Step 9 : Bapak

125 20 0
                                    

Hari itu tiba ketika Bapak datang ke Jakarta. Hari dimana pertama kali aku mengenalkan Alden pada sosok figur penting di hidupku.

Pria itu bahkan sengaja memesan sebuah privat room untuk kami bertiga. Tak ada sedikitpun kegugupan tergambar di wajah Alden, dia tenang. Aku tak bisa untuk tak bersyukur atas ketenangan yang dia berikan. Bersamanya tak ada rasa tenang yang lebih tenang dari yang dia berikan.

"Jadi sudah berapa lama Nak Alden bekerja di Jakarta?" Tanya Bapak, setelah sebelumnya yang terucap hanyalah permulaan.

"Sudah sekitar lima tahun, Pak. Sejak lulus dari Akpol saya langsung ditempatkan di Jakarta." Dia menjawab jelas tanpa gugup.

"Orang tua Nak Alden sendiri bagaimana?"

Aku menahan nafas saat Bapak menanyakan hal itu. Meski wajar namun aku yang merasa takut.

"Papa dan Mama saya menetap di Yogya. Papa dosen di Undip dan mengurus bisnis keluarga bersama Ibu."

Semua berjalan baik, perbicangan mereka berjalan hangat. Tak ada yang lebih menyenangkan di minggu itu selain menatap 2 orang yang kusayangi dan cintai saling berbincang.
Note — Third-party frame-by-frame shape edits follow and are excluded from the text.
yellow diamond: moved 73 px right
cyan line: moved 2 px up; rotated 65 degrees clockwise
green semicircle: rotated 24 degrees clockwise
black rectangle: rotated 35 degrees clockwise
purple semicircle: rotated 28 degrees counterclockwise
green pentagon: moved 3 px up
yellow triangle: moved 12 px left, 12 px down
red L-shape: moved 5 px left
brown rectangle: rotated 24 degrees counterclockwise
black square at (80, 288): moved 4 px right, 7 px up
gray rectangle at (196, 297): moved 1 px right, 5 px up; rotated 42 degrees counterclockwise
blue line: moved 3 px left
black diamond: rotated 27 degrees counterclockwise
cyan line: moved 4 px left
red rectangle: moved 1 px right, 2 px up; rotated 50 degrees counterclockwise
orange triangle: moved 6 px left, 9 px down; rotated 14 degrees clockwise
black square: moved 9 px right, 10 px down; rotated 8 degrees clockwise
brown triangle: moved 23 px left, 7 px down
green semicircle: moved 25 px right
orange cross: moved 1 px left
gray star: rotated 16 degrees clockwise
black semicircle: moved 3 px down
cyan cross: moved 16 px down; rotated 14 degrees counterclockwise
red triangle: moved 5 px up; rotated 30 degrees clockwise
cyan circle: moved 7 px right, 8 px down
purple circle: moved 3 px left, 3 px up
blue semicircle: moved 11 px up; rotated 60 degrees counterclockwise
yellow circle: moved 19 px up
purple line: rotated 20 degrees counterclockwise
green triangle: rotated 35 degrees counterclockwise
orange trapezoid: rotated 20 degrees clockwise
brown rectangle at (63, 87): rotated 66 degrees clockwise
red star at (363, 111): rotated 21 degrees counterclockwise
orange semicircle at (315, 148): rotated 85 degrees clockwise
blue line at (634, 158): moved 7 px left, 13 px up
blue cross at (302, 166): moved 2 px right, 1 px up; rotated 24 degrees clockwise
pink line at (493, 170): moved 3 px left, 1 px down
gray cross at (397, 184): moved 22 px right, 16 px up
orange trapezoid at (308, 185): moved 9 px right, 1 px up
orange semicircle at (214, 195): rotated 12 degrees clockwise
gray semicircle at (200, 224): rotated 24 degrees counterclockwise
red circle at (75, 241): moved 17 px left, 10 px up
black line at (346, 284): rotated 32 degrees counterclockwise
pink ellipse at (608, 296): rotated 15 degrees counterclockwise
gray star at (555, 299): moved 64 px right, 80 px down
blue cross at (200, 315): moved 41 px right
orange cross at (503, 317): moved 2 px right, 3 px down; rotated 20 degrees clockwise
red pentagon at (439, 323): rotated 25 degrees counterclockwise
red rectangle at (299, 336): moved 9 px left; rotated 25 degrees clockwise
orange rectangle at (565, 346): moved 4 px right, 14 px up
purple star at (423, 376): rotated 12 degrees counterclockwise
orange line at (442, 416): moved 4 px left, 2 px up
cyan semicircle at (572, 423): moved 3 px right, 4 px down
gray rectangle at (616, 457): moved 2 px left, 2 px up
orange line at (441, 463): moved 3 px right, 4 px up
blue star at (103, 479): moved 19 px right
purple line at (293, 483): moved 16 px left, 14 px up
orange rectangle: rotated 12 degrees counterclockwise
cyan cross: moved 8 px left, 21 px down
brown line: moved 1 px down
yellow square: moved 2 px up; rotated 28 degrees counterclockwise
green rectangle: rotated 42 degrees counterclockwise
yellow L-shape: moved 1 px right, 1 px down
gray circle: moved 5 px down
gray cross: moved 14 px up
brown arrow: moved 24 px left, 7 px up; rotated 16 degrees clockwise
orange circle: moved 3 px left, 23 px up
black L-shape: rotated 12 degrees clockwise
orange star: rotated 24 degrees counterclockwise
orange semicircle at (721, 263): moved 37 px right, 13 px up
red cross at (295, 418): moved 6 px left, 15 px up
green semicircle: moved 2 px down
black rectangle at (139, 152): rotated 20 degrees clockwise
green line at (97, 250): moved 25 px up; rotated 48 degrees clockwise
Namun aku tak bisa mencegah dan menahan keterkejutan Bapak saat menu mulai datang. Waktu di persilahkan berdoa, aku seakan semakin dipaksa sadar bahwa kami berbeda. Tanganku menengadah, sementara tangannya saling menggenggam. Aku memang belum mengatakan tentang ini pada Bapak walau banyak hal telah kuceritakan padanya.

Kami tak sekeyakinan. Aku tahu itu yang Bapak rapalkan dalam pikirannya, melalui tatapan yang dia berikan aku bisa membacanya. Tapi Bapak berusaha tetap diam, mempersilahkan kami semua makan seolah semua biasa saja.

Aku tahu Bapak laki-laki bijak, Alden juga laki-laki baik. Bapak tak mungkin menghujatnya tiba-tiba hanya karna melihat cara kami berdoa berbeda.

Aku baru kembali dari toilet, sebelumnya sempat pamit pada mereka. Namun langkahku untuk kembali ke ruangan kami terhenti di balik dinding saat kudengar suara Alden yang kurasa tengah menjawab pertanyaan dari Bapak.

"...mengenalkan Alda pada keluarga saya tahun, maaf atas kelancangan saya yang tidak meminta izin Bapak." Suaranya penuh keseriusan.

Sebenarnya saat itu Alden meminta agar dia datang lebih dulu pada keluargaku, namun aku menolaknya. Aku takut, terlalu takut untuk pulang dan harus bertemu Ibu.

"Tidak apa-apa. Bapak ingat tahun lalu Alda ada izin untuk pergi ke Yogya. Sebenarnya bapak sudah lama ingin mengenal kamu, tapi kata Alda dia masih malu." Tanggap Bapak dengan canda.

Tawa Alden berbaur dengan candaan Bapak.

"Tapi, apakah kamu serius dengan Alda?"

Aku tahu jelas jawabannya. Berkali-kali Alden meyakinkanku.

"Saya tidak pernah main-main dengan Alda, Pak. Saya mencintai dia." Aku tak melihat rautnya, tapi aku tahu dia tak berbohong.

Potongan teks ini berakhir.